Trondheim, Norway’s third largest city, was the main port of call on day three of the trip, although the ship stopped off at several small towns along the way, including Molde and Kristiansund. More specifically, we would be visiting Munkholmen – an island off the coast of Trondheim. For such a small piece of land, it boasts a varied history, including housing a former monastery, fortress, prison – and an anti-aircraft gun station. The musty stone dungeon in the heart of the main building is an equally poignant reminder of the island’s past as the enormous artillery gun that looks out over the fjord. It’s hard to imagine the destructive nature of the fortification as I look along the barrel of the gun station and towards the serene blue emptiness ahead.

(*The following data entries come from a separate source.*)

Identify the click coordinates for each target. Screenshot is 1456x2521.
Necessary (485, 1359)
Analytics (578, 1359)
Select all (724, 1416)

Once back on-board, passengers ready for a rest can choose from the ship’s 474 beds, including two suites at the front of Deck 5 (of seven). There is also room for passengers to sleep in the bars and café areas – which seemed common – making the total capacity up to 622. The rest of the rooms comprise twins (some with upper and lower berths) with wardrobes and desks, and a choice of inside cabins and outside cabins. One of the beds can be folded up into a sofa and the other folded flat against the wall to make a comfortable living space. The en suite has a heated floor which, unsurprisingly, becomes more and more useful as the journey north continues.
It takes something exceptional to make me want to wake up early – especially if it’s not even at a specific moment and just within a window of potential times – but crossing into the Arctic Circle is definitely one of those special events.

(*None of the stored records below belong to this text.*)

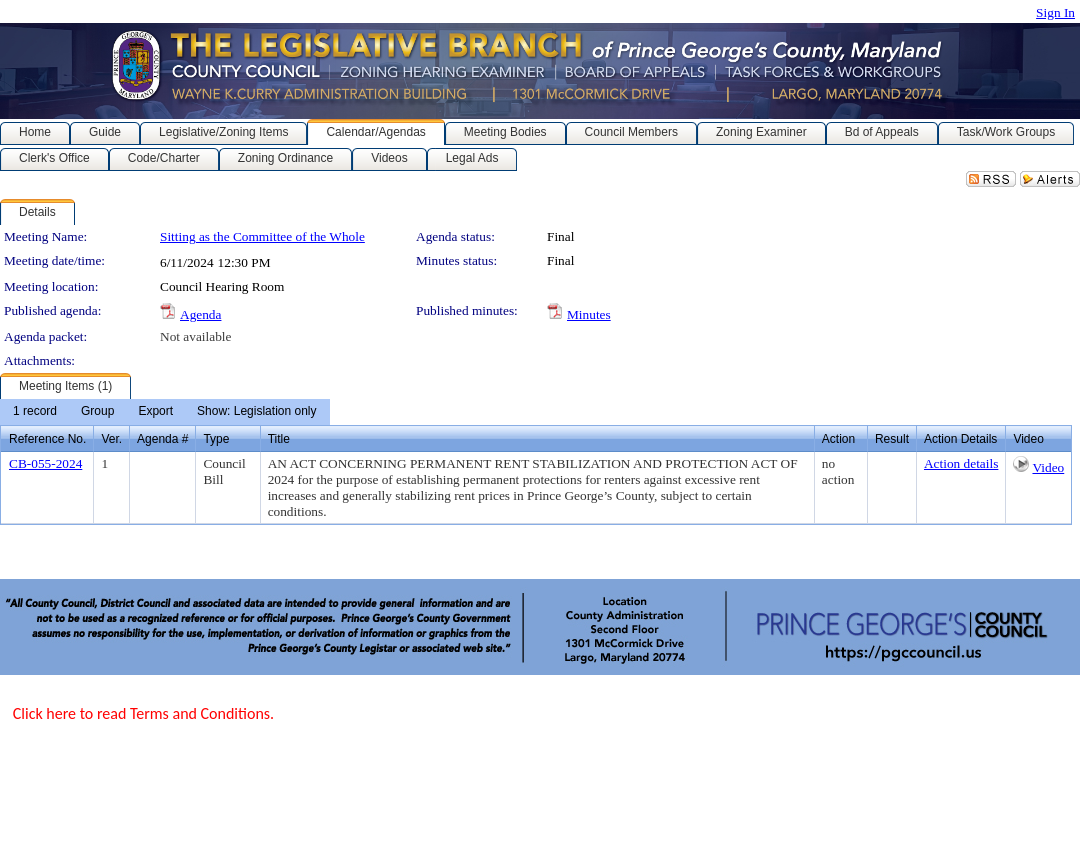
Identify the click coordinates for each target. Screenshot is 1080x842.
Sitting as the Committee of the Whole (262, 236)
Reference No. (47, 439)
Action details (961, 463)
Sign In (1055, 12)
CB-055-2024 (45, 463)
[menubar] (165, 412)
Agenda (200, 314)
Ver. (111, 439)
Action (838, 439)
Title (279, 439)
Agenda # (162, 439)
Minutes (589, 314)
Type (216, 439)
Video (1048, 467)
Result (892, 439)
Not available (195, 336)
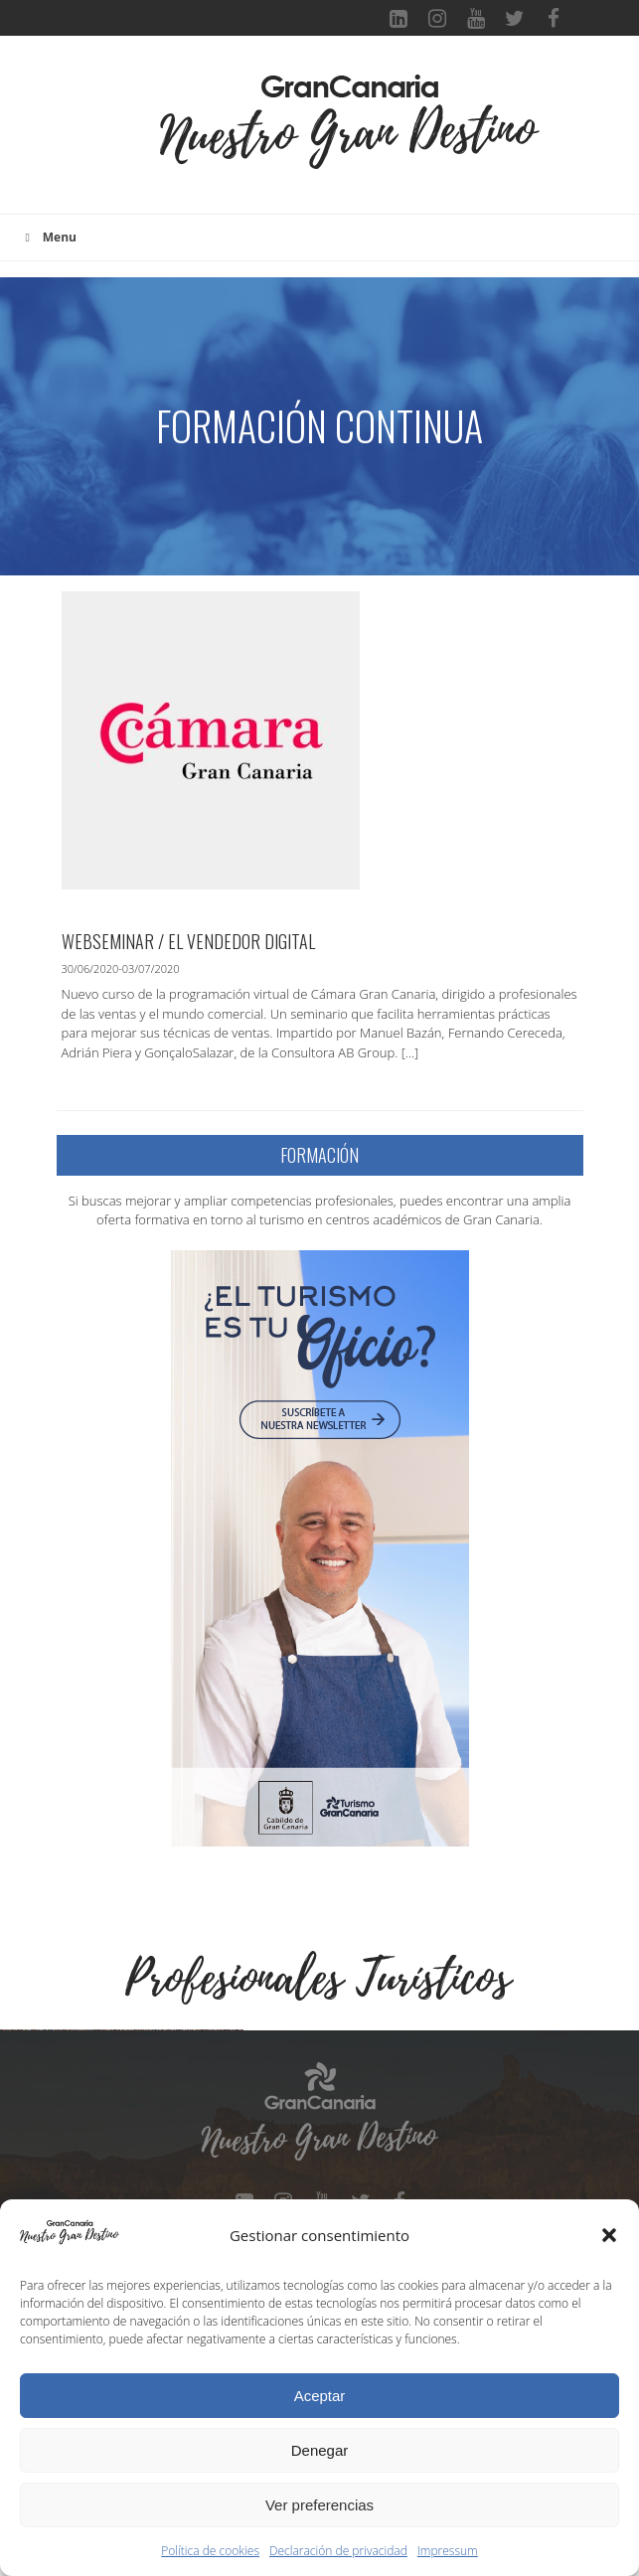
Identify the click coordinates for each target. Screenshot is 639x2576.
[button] (609, 2235)
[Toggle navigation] (127, 135)
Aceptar (320, 2395)
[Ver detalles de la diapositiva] (124, 2153)
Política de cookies (210, 2550)
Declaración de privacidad (338, 2550)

Hurtigruten tell customers that the ship will reach the hallowed Polarsirkelen ‘somewhere between 6.45 and 8am’ depending on the schedule. You could be waiting around on top deck in icy polar winds – not that it was at all cold during my trip – for an hour but it’s a special sight you’ll want to wake up for: a metallic sphere, shining proudly from a drab isolated island, designating the limit of the midnight sun. To make it even more interesting, the night before there’s a competition on-board to guess the exact time of crossing, with the winner getting a photobook prize.
For the still sleepy, there’s time to go back to bed until the next excursion – or for the active there’s a small gym and sauna available. On arrival at Bodø, the capital of Nordland country, we boarded RIBs and thrashed out across the water to visit Saltstraumen, a small strait with the strongest tidal current in the world.
This in itself means very little until you see what it represents – a sudden jump in water level in a seemingly innocuous stretch of sea. Skimming over the resultant whirlpools at 30-odd mph is easily the best way to marvel at the view, as the awesome power of manmade machinery swerves around this astonishing force of nature.